DDL Queue Blockage, All DDLs Cannot Be Executed

translator_bot · June 22, 2024, 6:17pm

Note:
This topic has been translated from a Chinese forum by GPT and might contain errors.

Original topic: DDL 队列阻塞，所有DDL均无法执行

| username: Belial

[TiDB Usage Environment] Test Environment
[TiDB Version] v5.4.3
[Reproduction Path]
Using tiup to upgrade the cluster, v3.0.19 → 4.0.16 → v5.4.3 were all normal, but the upgrade from v5.4.3 to v6.5.0 failed during the process of restarting TiDB. Checking the logs revealed that the DDL queue was stuck, repeatedly logging the following:
[2023/02/04 19:25:34.130 +08:00] [INFO] [ddl_worker.go:932] [“[ddl] wait latest schema version changed”] [worker=“worker 1, tp general”] [ver=37633] [“take time”=54.954686ms] [job=“ID:32748, Type:modify column, State:done, SchemaState:public, SchemaID:3, TableID:19, RowCount:0, ArgLen:0, start time: 2023-02-03 19:04:57.588 +0800 CST, Err:, ErrCount:0, SnapshotVersion:0”]
[2023/02/04 19:25:34.130 +08:00] [INFO] [ddl_worker.go:906] [“[ddl] schema version doesn’t change”] [worker=“worker 1, tp general”]
[2023/02/04 19:25:34.136 +08:00] [ERROR] [delete_range.go:101] [“[ddl] add job into delete-range table failed”] [jobID=32748] [jobType=“modify column”] [error=“json: cannot unmarshal object into Go value of type int64”]
[2023/02/04 19:25:34.136 +08:00] [WARN] [ddl_worker.go:201] [“[ddl] handle DDL job failed”] [worker=“worker 1, tp general”] [error=“json: cannot unmarshal object into Go value of type int64”]

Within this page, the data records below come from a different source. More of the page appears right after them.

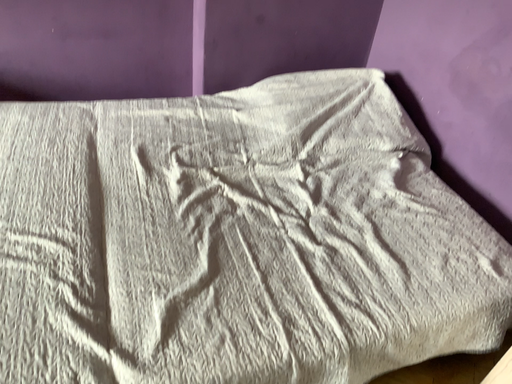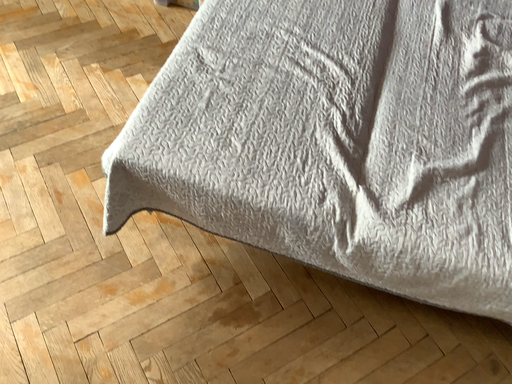 Question: How did the camera likely rotate when shooting the video?

Choices:
 (A) rotated downward
 (B) rotated upward

Answer: (A) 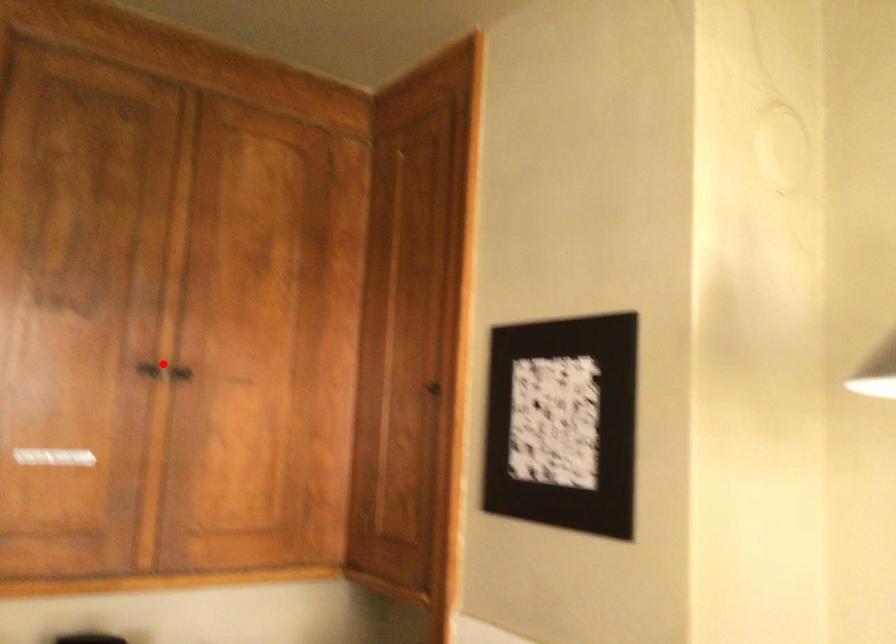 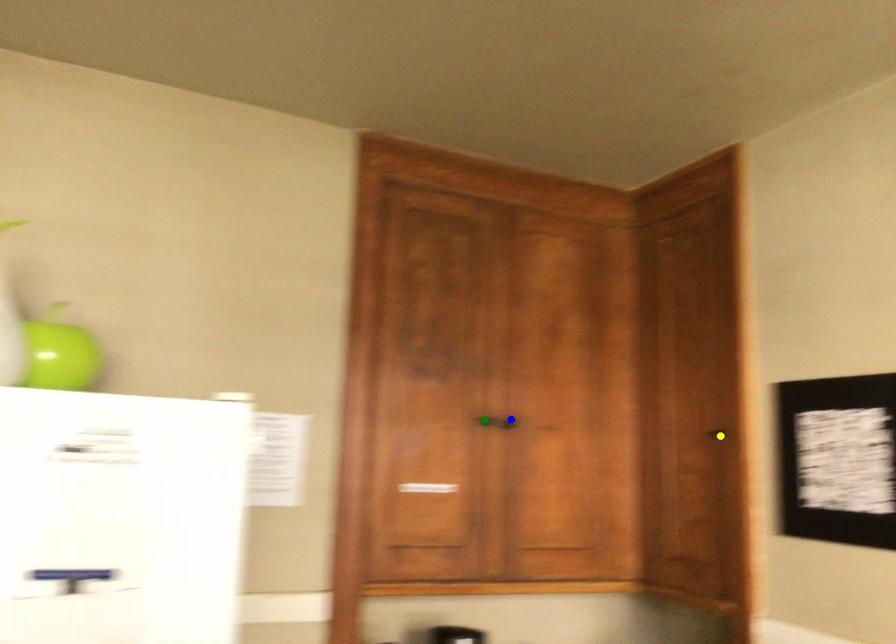 Question: I am providing you with two images of the same scene from different viewpoints. A red point is marked on the first image. You are given multiple points on the second image. Which spot in image 2 lines up with the point in image 1?

Choices:
 (A) green point
 (B) yellow point
 (C) blue point

Answer: (A) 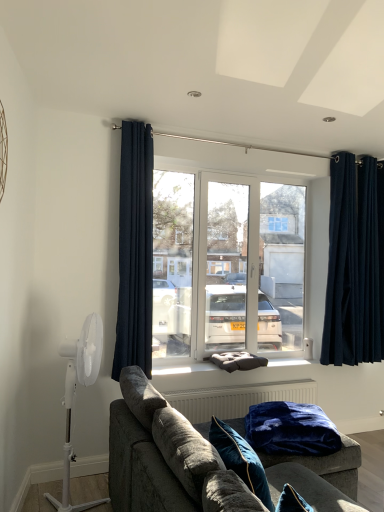 At what (x,y) coordinates should I click in order to perform the action: click on empty space that is ontop of dark blue textured curtain at center, which appears as the 2th curtain when viewed from the back (from a real-world perspective). Please return your answer as a coordinate pair (x, y). This screenshot has height=512, width=384. Looking at the image, I should click on (139, 114). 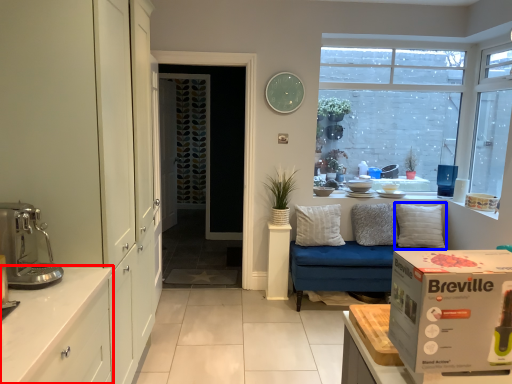 Question: Which object is closer to the camera taking this photo, cabinetry (highlighted by a red box) or pillow (highlighted by a blue box)?

Choices:
 (A) cabinetry
 (B) pillow

Answer: (A) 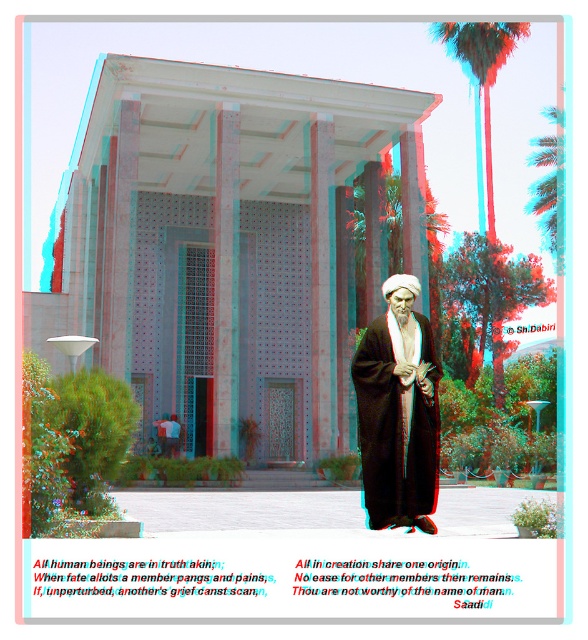 Question: Is brown matte robe at center bigger than green leafy palm tree at upper right?

Choices:
 (A) no
 (B) yes

Answer: (A)

Question: Does brown matte robe at center appear on the left side of green leafy palm tree at upper right?

Choices:
 (A) no
 (B) yes

Answer: (B)

Question: Which point is closer to the camera taking this photo?

Choices:
 (A) pos(522,29)
 (B) pos(415,454)

Answer: (B)

Question: Which of the following is the closest to the observer?

Choices:
 (A) (487, 58)
 (B) (409, 358)

Answer: (B)

Question: Is brown matte robe at center to the left of green leafy palm tree at upper right from the viewer's perspective?

Choices:
 (A) no
 (B) yes

Answer: (B)

Question: Which of the following is the closest to the observer?

Choices:
 (A) (517, 36)
 (B) (430, 445)

Answer: (B) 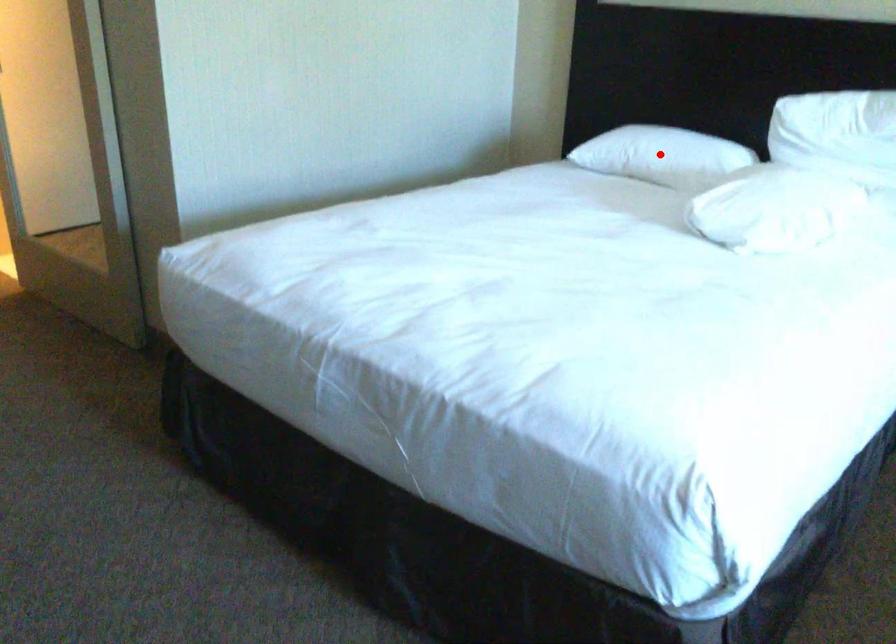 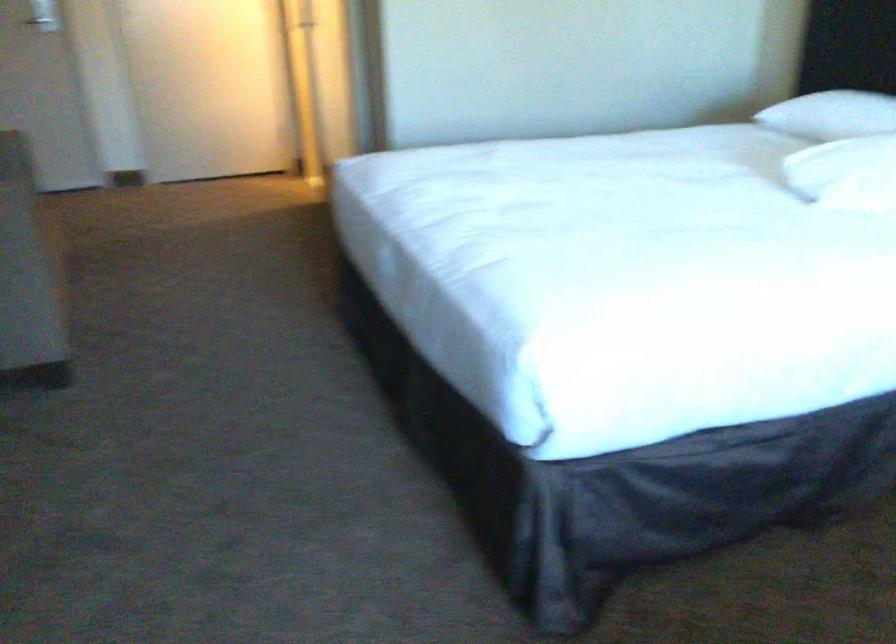 Locate, in the second image, the point that corresponds to the highlighted location in the first image.

(831, 115) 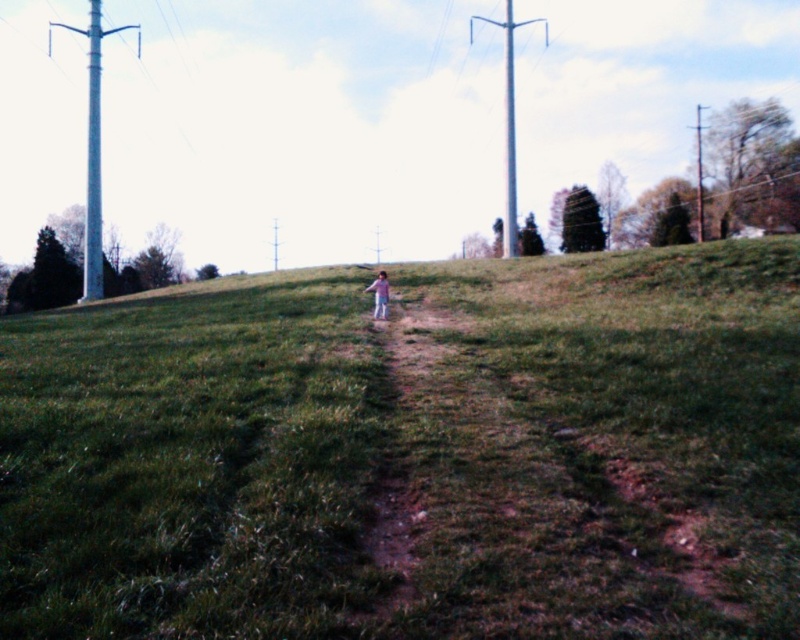 Question: Which is farther from the purple cotton shirt at center?

Choices:
 (A) dirt path at center
 (B) white metallic telegraph pole at left
 (C) green grassy hill at center
 (D) metallic gray telegraph pole at upper center

Answer: (B)

Question: Can you confirm if metallic gray telegraph pole at upper center is bigger than purple cotton shirt at center?

Choices:
 (A) no
 (B) yes

Answer: (B)

Question: Does green grassy hill at center have a lesser width compared to white metallic telegraph pole at left?

Choices:
 (A) no
 (B) yes

Answer: (B)

Question: Which object is the closest to the metallic gray telegraph pole at upper center?

Choices:
 (A) dirt path at center
 (B) white metallic telegraph pole at left
 (C) green grassy hill at center

Answer: (C)

Question: Is green grassy hill at center to the left of white metallic telegraph pole at left from the viewer's perspective?

Choices:
 (A) no
 (B) yes

Answer: (A)

Question: Which object is positioned farthest from the purple cotton shirt at center?

Choices:
 (A) metallic gray telegraph pole at upper center
 (B) white metallic telegraph pole at left

Answer: (B) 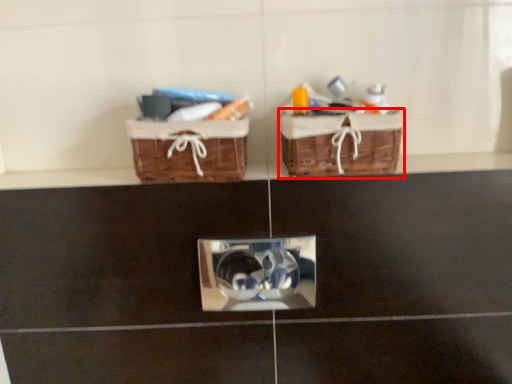 Question: Observing the image, what is the correct spatial positioning of picnic basket (annotated by the red box) in reference to picnic basket?

Choices:
 (A) left
 (B) right

Answer: (B) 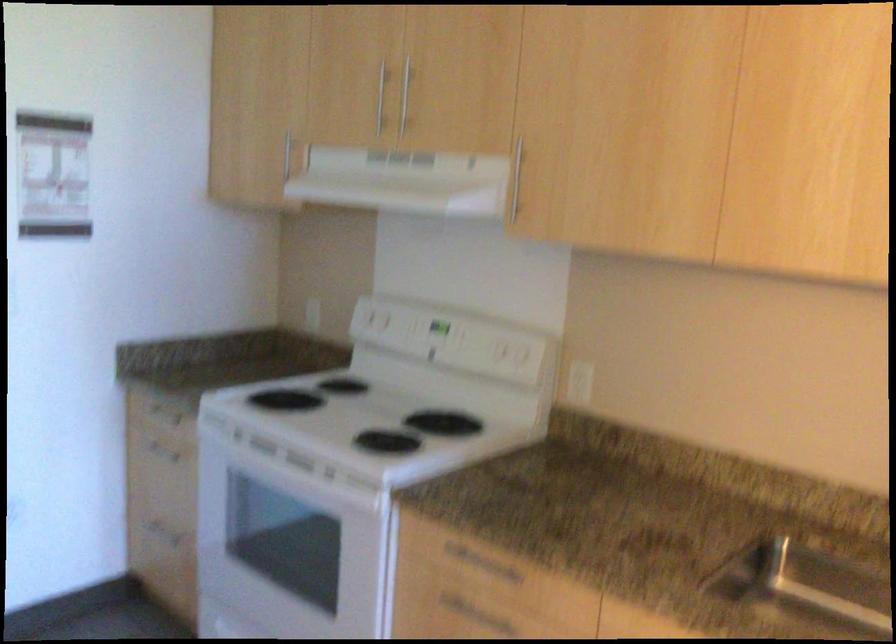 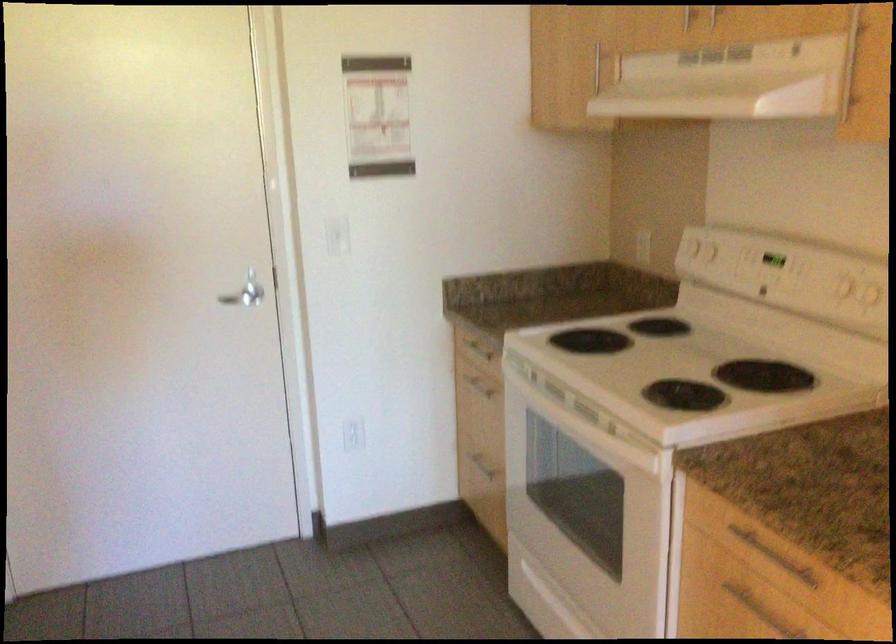 Where in the second image is the point corresponding to pixel 380 417 from the first image?

(686, 365) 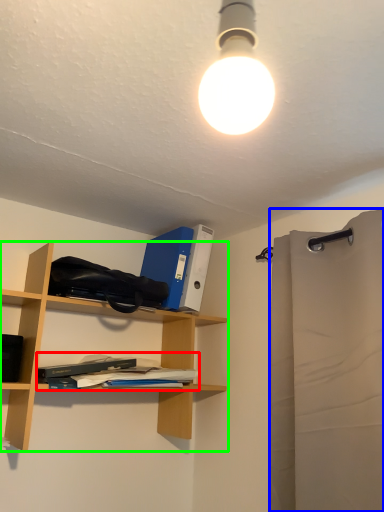 Question: Estimate the real-world distances between objects in this image. Which object is farther from book (highlighted by a red box), shower curtain (highlighted by a blue box) or shelf (highlighted by a green box)?

Choices:
 (A) shower curtain
 (B) shelf

Answer: (A) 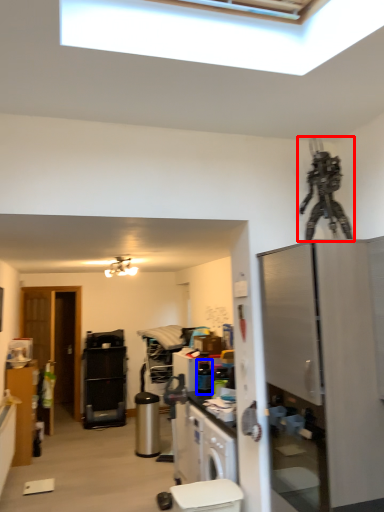 Question: Which point is further to the camera, toy (highlighted by a red box) or appliance (highlighted by a blue box)?

Choices:
 (A) toy
 (B) appliance

Answer: (B) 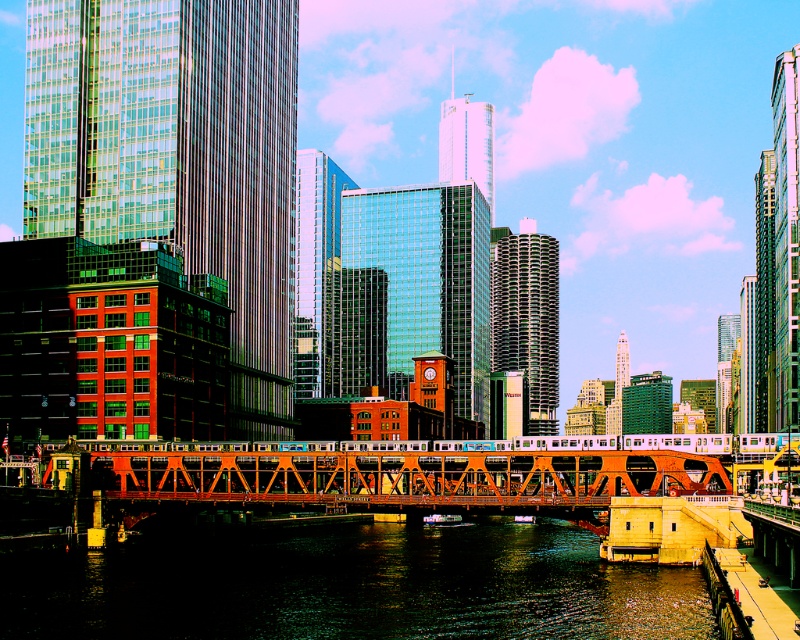 You are standing at the base of the orange steel bridge and want to take a photo that includes both the point at coordinates point (278, 552) and point (438, 488). Which point should you focus on to ensure both are in sharp focus?

You should focus on point (278, 552) because it is closer to the camera than point (438, 488). By focusing on the closer point, the depth of field will likely include the farther point as well, ensuring both are in sharp focus.

You are a city planner evaluating the space between the dark reflective water at center and the orange metallic bridge at center. If the city wants to install a new pedestrian walkway that is 10 meters wide between them, will there be enough space?

The dark reflective water at center has a width less than the orange metallic bridge at center. Since the walkway requires 10 meters, but the space between them is narrower than the bridge itself, it might not be sufficient. However, without exact measurements, we can infer the water is narrower, so the space might be insufficient for a 10m walkway. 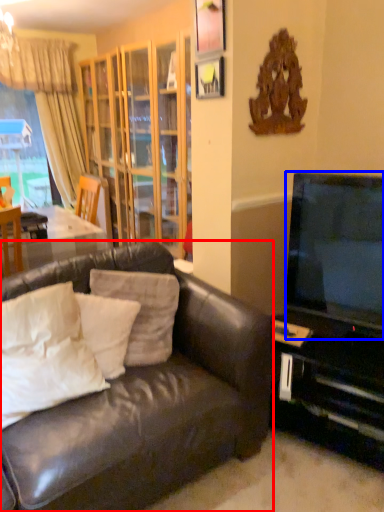 Question: Among these objects, which one is nearest to the camera, studio couch (highlighted by a red box) or television (highlighted by a blue box)?

Choices:
 (A) studio couch
 (B) television

Answer: (A) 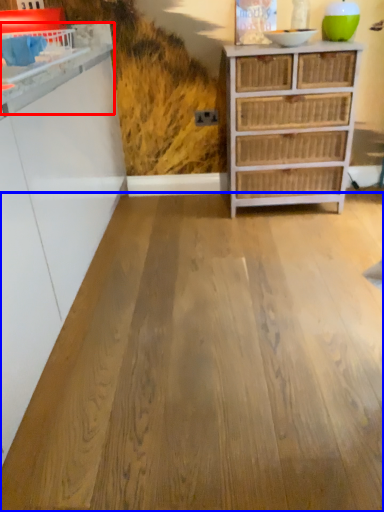 Question: Which object is closer to the camera taking this photo, counter (highlighted by a red box) or plywood (highlighted by a blue box)?

Choices:
 (A) counter
 (B) plywood

Answer: (B) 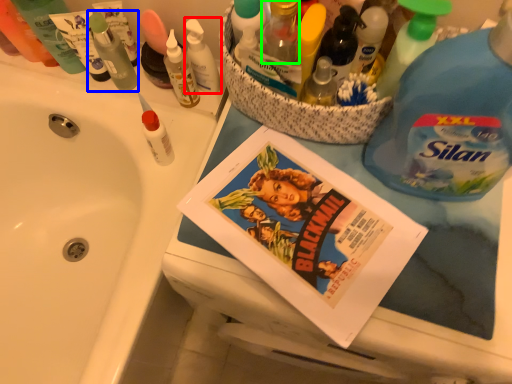 Question: Which is farther away from toiletry (highlighted by a red box)? toiletry (highlighted by a blue box) or toiletry (highlighted by a green box)?

Choices:
 (A) toiletry
 (B) toiletry

Answer: (B) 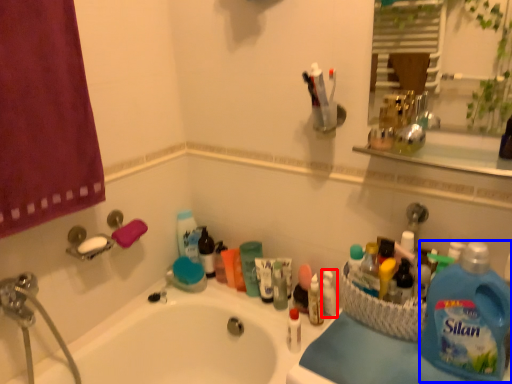 Question: Which object is further to the camera taking this photo, toiletry (highlighted by a red box) or cleaning product (highlighted by a blue box)?

Choices:
 (A) toiletry
 (B) cleaning product

Answer: (A) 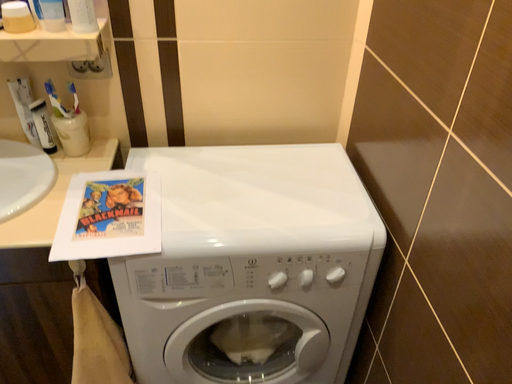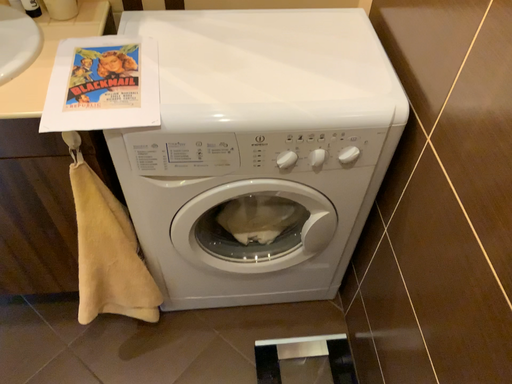 Question: How did the camera likely rotate when shooting the video?

Choices:
 (A) rotated upward
 (B) rotated downward

Answer: (B) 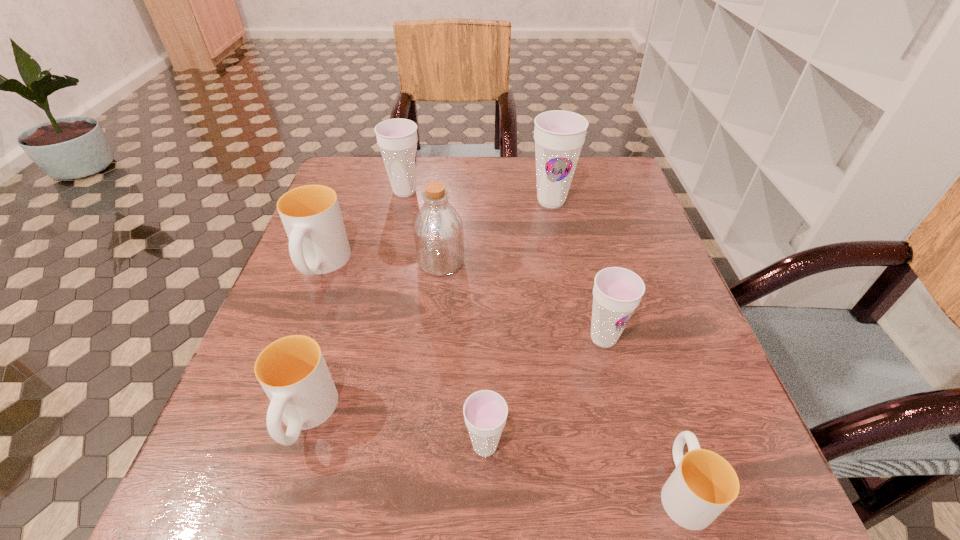 Point out which cup is positioned as the second nearest to the fourth cup from left to right. Please provide its 2D coordinates. Your answer should be formatted as a tuple, i.e. [(x, y)], where the tuple contains the x and y coordinates of a point satisfying the conditions above.

[(292, 371)]

Locate which cup is the sixth closest to the second smallest yellow cup. Please provide its 2D coordinates. Your answer should be formatted as a tuple, i.e. [(x, y)], where the tuple contains the x and y coordinates of a point satisfying the conditions above.

[(559, 135)]

Identify the location of purple cup that can be found as the closest to the leftmost purple cup. Image resolution: width=960 pixels, height=540 pixels. (559, 135).

Select which purple cup is the fourth closest to the bottle. Please provide its 2D coordinates. Your answer should be formatted as a tuple, i.e. [(x, y)], where the tuple contains the x and y coordinates of a point satisfying the conditions above.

translator_bot · June 22, 2024, 6:17pm

| username: xfworld | Original post link

If it doesn’t work, just cancel it.

Refer to this command:

translator_bot · June 22, 2024, 6:17pm

| username: Belial | Original post link

I tried to cancel it, but after execution, it remains in the cancelling state for a long time.

translator_bot · June 22, 2024, 6:17pm

| username: xfworld | Original post link

If the cancellation is not successful and it remains “cancelling…”, then that would be bad.

translator_bot · June 22, 2024, 6:17pm

| username: tidb菜鸟一只 | Original post link

Generally, it is required that there are no ongoing DDL operations during the upgrade process.

translator_bot · June 22, 2024, 6:17pm

| username: Belial | Original post link

It is indeed possible that DDL occurred during the upgrade process. Are there any remedies for these situations?

translator_bot · June 22, 2024, 6:17pm

| username: xfworld | Original post link

In the test environment, just back up the data yourself, dismantle and rebuild it…

translator_bot · June 22, 2024, 6:17pm

| username: Belial | Original post link

Actually, I still want to solve this problem on this cluster. Through this upgrade, it shows that sometimes it may not be possible to completely avoid DDL during the upgrade, as the business itself may not remember when a certain task will automatically perform DDL.

translator_bot · June 22, 2024, 6:17pm

| username: xingzhenxiang | Original post link

Before upgrading, you can use admin show ddl to check if there are any executing SQL statements. The create table statement should complete quickly. In my experience, long-running SQL statements usually occur when adding indexes.